Supplied entries:
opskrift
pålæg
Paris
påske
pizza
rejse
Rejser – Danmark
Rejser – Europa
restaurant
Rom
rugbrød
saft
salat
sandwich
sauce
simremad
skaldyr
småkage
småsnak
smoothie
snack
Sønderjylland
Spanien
--
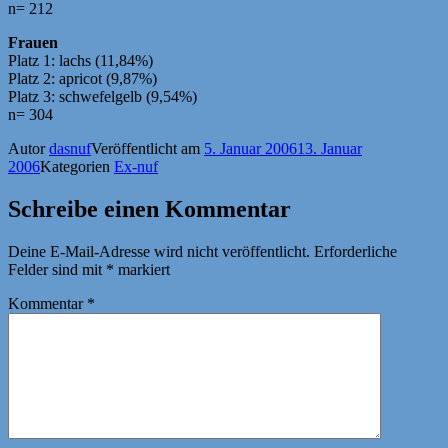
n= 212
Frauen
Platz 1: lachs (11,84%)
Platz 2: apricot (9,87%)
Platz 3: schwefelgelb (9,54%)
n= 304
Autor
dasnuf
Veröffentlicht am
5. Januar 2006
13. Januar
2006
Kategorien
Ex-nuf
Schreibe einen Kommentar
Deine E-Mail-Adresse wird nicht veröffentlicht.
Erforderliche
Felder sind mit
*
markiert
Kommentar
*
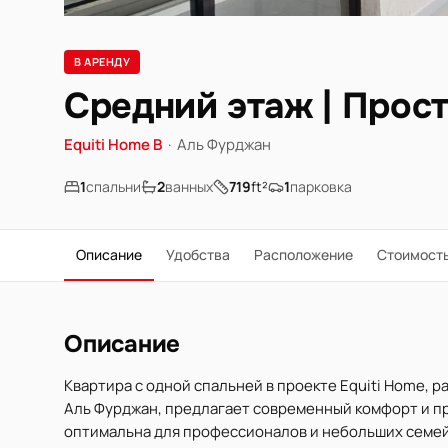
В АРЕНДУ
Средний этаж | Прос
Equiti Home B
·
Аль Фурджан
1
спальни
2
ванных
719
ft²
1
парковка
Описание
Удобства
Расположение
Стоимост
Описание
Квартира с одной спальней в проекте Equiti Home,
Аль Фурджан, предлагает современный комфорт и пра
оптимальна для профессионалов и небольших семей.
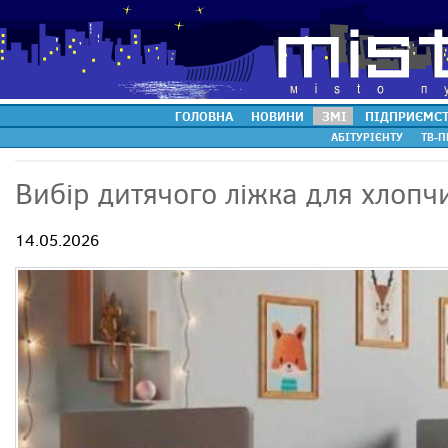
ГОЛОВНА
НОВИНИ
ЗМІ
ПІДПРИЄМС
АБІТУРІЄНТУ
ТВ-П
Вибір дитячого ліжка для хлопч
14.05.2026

Problem to work on:
Go through the records and pull out each line that includes the word "Home".

Written response:
Equiti Home B
Квартира с одной спальней в проекте Equiti Home,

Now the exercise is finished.